#### [Recorded data]
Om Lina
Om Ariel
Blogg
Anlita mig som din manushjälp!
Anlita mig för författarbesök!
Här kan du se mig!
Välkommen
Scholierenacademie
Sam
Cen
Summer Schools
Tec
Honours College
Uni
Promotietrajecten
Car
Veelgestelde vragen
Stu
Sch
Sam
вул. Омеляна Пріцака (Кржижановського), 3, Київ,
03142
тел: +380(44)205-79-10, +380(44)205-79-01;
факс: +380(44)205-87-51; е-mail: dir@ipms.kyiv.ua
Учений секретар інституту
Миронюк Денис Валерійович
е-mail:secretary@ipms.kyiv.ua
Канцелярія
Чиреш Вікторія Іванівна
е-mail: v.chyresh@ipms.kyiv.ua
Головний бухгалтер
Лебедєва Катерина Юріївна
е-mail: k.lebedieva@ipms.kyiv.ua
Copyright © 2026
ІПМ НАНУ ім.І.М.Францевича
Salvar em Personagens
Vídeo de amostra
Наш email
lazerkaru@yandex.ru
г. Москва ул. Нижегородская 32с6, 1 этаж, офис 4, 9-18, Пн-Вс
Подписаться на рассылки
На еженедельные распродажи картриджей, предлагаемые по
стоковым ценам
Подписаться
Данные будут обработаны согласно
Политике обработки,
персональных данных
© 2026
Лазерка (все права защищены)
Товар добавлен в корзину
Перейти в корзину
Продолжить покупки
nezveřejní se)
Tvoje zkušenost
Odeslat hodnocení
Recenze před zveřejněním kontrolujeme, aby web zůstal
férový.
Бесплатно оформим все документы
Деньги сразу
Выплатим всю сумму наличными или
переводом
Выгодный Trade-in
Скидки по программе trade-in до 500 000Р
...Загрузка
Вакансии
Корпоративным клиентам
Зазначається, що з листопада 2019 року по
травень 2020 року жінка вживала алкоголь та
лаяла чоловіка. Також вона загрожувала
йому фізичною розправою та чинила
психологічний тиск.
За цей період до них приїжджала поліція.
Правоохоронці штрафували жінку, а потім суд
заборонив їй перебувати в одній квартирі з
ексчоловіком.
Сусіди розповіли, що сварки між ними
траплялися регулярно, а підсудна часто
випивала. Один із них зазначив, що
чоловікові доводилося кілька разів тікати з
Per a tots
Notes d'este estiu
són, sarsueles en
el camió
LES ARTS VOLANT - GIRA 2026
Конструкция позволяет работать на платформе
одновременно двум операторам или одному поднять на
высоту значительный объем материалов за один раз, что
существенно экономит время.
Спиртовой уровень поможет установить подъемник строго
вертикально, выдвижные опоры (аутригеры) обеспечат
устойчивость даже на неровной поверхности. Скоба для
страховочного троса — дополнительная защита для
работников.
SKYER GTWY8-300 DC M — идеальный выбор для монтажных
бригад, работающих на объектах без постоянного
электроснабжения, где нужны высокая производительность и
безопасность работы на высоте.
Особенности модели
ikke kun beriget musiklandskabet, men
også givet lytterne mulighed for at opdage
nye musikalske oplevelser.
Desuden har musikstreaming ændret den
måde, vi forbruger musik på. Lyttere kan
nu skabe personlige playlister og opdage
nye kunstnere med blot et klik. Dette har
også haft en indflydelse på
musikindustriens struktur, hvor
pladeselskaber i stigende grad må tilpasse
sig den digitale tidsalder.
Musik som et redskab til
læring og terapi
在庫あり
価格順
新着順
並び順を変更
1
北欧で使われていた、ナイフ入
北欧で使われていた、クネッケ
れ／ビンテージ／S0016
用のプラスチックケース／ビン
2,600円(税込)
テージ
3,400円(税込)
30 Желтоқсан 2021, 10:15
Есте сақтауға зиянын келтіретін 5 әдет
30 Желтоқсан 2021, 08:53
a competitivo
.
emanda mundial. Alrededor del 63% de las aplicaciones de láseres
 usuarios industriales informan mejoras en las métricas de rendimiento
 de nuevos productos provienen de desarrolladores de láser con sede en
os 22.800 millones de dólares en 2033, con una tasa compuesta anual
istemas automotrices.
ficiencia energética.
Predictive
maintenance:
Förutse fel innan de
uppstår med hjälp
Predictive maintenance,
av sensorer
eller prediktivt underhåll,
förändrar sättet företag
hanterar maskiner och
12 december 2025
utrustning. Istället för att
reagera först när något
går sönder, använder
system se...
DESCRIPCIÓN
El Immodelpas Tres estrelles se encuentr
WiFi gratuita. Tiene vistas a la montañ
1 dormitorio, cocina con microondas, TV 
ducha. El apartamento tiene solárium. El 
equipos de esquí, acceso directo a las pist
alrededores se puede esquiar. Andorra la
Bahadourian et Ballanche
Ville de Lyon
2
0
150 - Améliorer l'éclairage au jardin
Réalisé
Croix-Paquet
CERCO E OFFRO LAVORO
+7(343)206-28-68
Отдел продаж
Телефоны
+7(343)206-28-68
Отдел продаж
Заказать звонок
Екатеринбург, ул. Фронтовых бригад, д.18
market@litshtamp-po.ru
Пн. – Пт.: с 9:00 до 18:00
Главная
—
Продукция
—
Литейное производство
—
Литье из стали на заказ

#### [Problem description]
With the line holding "чоловікові доводилося кілька разів тікати з" as the first and the line holding "работников." as the last, please transcribe exactly the lines of the material above in that range and nothing else.

#### [Your response]
чоловікові доводилося кілька разів тікати з
Per a tots
Notes d'este estiu
són, sarsueles en
el camió
LES ARTS VOLANT - GIRA 2026
Конструкция позволяет работать на платформе
одновременно двум операторам или одному поднять на
высоту значительный объем материалов за один раз, что
существенно экономит время.
Спиртовой уровень поможет установить подъемник строго
вертикально, выдвижные опоры (аутригеры) обеспечат
устойчивость даже на неровной поверхности. Скоба для
страховочного троса — дополнительная защита для
работников.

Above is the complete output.